In this paper, we have demonstrated the feasibility of VR-based 360-degree experiences for stress relief. Our main purpose was to reduce the costs associated with traditional chromotherapy rooms, and to offer a new and attractive alternative to relieve stress based on individualized experiences to avoid boredom or rejection to traditional relaxation methods. For this purpose, we followed a robust methodology to elicit stress in 23 participants, and then relaxed them with our 360-degree proposal. We gathered the self-perceived stress level of the participants via surveys conducted at eight key moments of the experimental procedure. Furthermore, we recorded their EEG activity to obtain a stress biomarker, the relative gamma. According to our results, our proposal only needs a few minutes to reduce the stress level, and the experience was described as comfortable and immersive by the participants, who also claimed that they would repeat it. This proposal presents several advantages compared to other relaxation methods. First, traditional relaxation therapies, like chromotherapy rooms, are expensive in terms of space and initial investments. These costs far exceed those associated with a commercial head-mounted display. Also, our proposal can be exported to multiple commercial devices, thus it offers a level of ubiquity and availability that cannot be achieved with conventional solutions. In summary, the results we obtained validate our 360-degree proposal as a new and reliable stress relief alternative. Its attractiveness and low cost make our proposal suitable for several environments, such as workplaces, schools, therapy clinics, and hospitals. For instance, a school time-out could be used by students to relax using a commercial HMD and their favorite 360-degree experience. Finally, for future studies, we propose the use of the RG to model the stress level through regression, based on the high correlation shown between the RG and the SPSL survey answers (PCC = 0.8417). This could allow the prediction of the stress level in real-time applications. Also, further studies should consider a combination of the RG with other stress biomarkers (GSR, ECG, cortisol, etc.) to gain new insights about this biomarker.

Acknowledgments

This work was supported by the project PGC2018-098813-B-C31 (the Spanish Ministry of Science, Innovation and Universities, by European Regional Development Funds).

Author Contributions

Conceptualization, M.A.V.-B. and M.A.L.-G.; methodology, M.A.V.-B., E.P.-V., and M.A.L.-G.; software, M.A.V.-B.; validation, M.A.V.-B., E.P.-V., M.A.L.-G. and C.M.; formal analysis, M.A.V.-B. and E.P.-V.; investigation, M.A.V.-B. and E.P.-V.; resources, C.M. and M.A.L-G.; data curation, M.A.V.-B.; writing—original draft preparation, M.A.V.-B.; writing—review and editing, M.A.V.-B., E.P.-V., M.A.L.-G. and C.M.; visualization, M.A.V.-B.; supervision, M.A.L.-G. and C.M.; project administration, M.A.L.-G. and C.M. All authors have read and agreed to the published version of the manuscript.

Funding

This research received no external funding.

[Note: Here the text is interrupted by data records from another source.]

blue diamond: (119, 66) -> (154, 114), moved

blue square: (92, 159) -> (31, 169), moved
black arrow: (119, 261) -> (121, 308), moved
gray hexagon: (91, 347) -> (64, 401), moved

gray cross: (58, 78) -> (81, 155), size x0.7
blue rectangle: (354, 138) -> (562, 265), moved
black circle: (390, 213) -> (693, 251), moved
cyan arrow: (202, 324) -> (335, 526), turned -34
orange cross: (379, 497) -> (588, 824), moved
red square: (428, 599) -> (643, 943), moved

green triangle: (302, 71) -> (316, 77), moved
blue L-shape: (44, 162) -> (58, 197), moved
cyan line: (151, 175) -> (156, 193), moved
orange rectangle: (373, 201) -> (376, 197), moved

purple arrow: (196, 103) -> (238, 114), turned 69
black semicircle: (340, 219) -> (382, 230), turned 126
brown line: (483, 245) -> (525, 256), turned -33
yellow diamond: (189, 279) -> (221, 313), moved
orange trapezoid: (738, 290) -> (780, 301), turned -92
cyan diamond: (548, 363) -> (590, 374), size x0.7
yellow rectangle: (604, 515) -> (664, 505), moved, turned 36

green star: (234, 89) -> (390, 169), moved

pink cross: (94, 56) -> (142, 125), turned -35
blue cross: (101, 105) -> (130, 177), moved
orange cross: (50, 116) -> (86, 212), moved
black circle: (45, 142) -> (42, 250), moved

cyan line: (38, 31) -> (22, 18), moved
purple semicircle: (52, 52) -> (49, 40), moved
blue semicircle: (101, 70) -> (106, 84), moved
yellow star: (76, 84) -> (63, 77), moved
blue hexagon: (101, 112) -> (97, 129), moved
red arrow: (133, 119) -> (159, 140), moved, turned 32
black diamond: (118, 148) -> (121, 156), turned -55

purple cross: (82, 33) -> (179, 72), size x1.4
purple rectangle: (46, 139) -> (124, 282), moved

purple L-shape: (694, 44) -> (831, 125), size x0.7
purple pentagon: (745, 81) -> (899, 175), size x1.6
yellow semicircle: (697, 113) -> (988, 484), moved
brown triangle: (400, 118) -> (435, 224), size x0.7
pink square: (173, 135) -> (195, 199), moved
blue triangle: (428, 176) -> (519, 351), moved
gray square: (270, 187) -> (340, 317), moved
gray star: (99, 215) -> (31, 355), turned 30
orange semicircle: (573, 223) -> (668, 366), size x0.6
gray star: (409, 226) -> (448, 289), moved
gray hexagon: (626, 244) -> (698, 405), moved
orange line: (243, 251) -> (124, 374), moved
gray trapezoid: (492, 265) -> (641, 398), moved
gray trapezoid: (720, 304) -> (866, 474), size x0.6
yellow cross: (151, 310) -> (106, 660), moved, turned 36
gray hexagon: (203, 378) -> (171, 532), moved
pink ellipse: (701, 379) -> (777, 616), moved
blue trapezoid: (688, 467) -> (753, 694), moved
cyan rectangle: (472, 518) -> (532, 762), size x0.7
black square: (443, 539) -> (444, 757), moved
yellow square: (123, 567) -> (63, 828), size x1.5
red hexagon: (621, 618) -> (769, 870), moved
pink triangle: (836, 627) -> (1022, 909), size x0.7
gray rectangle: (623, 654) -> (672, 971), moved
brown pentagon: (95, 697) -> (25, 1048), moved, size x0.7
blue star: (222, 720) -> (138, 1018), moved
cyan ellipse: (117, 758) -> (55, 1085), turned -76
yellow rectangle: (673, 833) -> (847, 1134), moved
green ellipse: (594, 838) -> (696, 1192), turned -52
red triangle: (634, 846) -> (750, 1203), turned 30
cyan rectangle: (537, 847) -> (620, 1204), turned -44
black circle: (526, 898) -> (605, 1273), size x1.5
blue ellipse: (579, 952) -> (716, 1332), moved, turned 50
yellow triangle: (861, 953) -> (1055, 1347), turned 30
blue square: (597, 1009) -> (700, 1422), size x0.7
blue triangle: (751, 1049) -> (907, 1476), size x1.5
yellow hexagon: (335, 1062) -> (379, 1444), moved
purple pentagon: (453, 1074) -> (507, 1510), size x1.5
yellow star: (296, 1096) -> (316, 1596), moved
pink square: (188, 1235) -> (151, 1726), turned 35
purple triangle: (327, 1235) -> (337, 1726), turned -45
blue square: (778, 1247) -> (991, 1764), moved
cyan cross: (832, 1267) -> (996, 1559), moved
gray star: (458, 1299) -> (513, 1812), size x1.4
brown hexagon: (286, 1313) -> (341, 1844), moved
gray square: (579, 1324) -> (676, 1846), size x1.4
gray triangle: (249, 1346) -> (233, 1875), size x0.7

Institutional Review Board Statement

Ethical review and approval were waived for this study, due to the participants signed an informed consent that briefed them about the implications of the experiment. No additional protocols were required since the participants were healthy volunteers from the community of the University of Granada.

Informed Consent Statement

Informed consent was obtained from all subjects involved in the study.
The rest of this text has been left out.